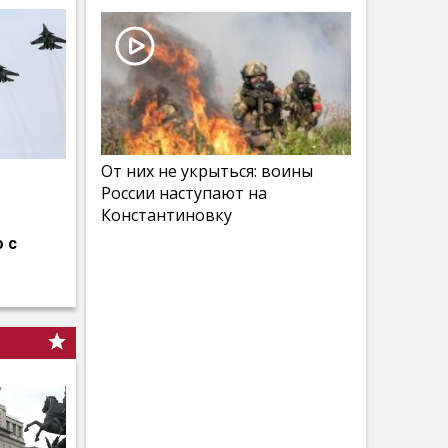
От них не укрыться: воины
России наступают на
Константиновку
 с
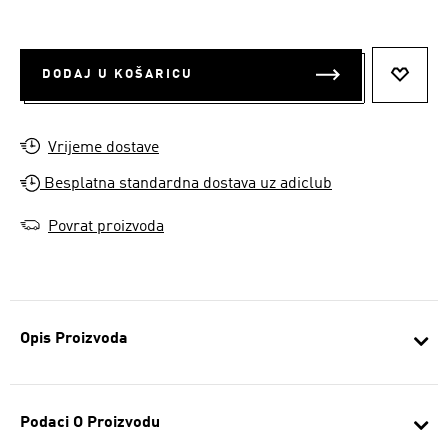
DODAJ U KOŠARICU
DODAJ
Vrijeme dostave
Besplatna standardna dostava uz adiclub
Povrat proizvoda
Opis Proizvoda
Podaci O Proizvodu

______

* _EXERCISE INSTRUCTIONS_
Only an exact, picture-free copy of the entries counts as the answer.

* _EXPECTED OUTPUT_
От них не укрыться: воины
России наступают на
Константиновку
 с
DODAJ U KOŠARICU
DODAJ
Vrijeme dostave
Besplatna standardna dostava uz adiclub
Povrat proizvoda
Opis Proizvoda
Podaci O Proizvodu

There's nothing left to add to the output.